10- Implement a secure backup solution
To ensure your business continuity, you need to be able to safely restored your sensitive information in case of data lost or hardware issues. That’s why implementing a good backup strategy is a key point for your security. Don’t forget to choose a stable and easy to use backup solution, able to encrypt your data before synchronizing it with online servers, to ensure the confidentiality. Services like Mozy or Backblaze can do this for you in background.
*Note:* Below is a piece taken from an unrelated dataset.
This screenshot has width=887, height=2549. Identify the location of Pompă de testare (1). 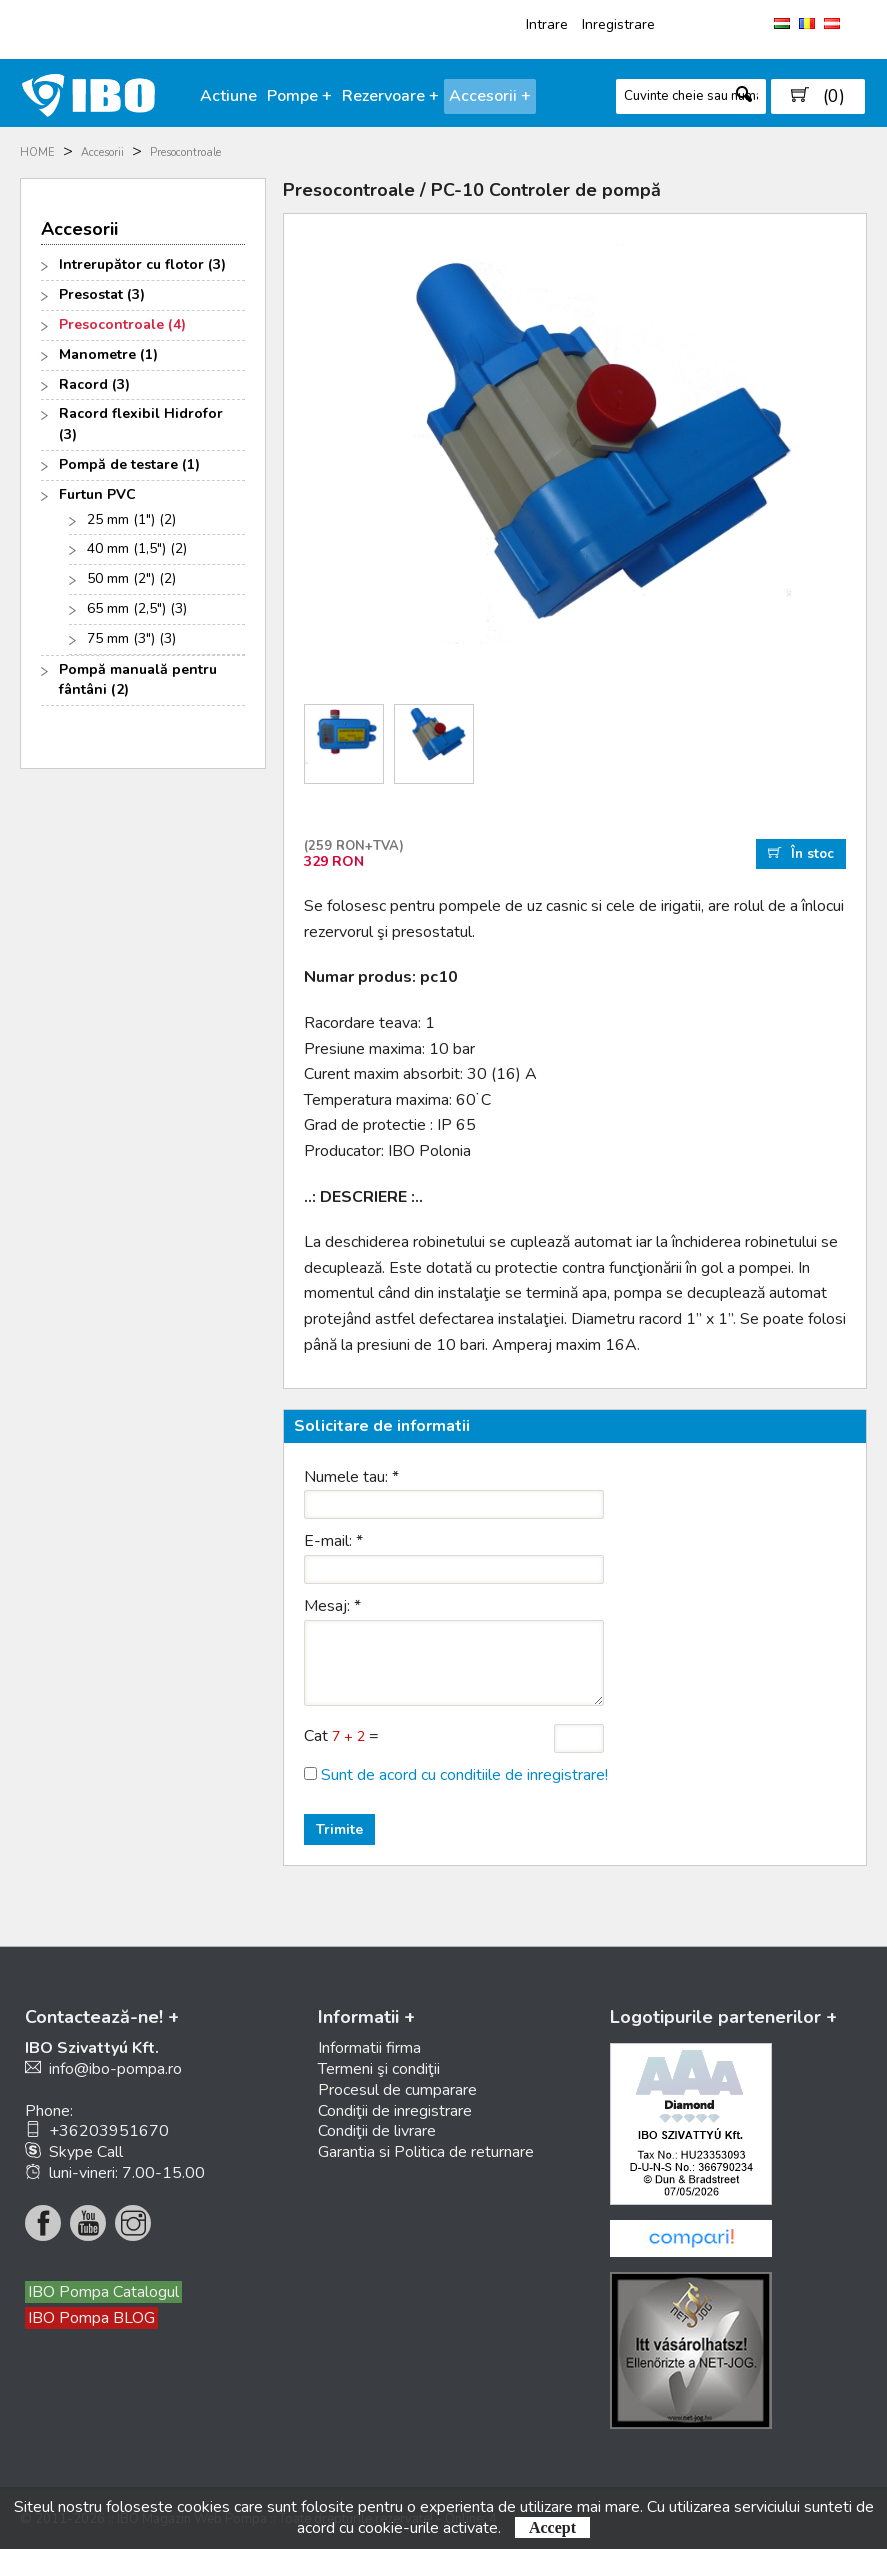
(129, 464).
Additionally to online backup solutions, you can also consider keeping an encrypted copy of your sensitive information on a physical har drive.
Just remember, failing to implement this simple check-list on your daily activity may result of tragic situation like business crash / bankruptcy because of money lost (unavailability of service / website due to a DoS attack can dramatically reduce your sales), or customer’s lost of trust / confidence ( due to sensitive data lost like credit card information, contact information,etc) after one of the numerous possible cyberattack. Check this case study and lean from it…it will be ridiculous to spend all our time focusing on how to build a system to make sales online, make some money, and loose it all because we neglected the basics of cyber security. From today, be security aware!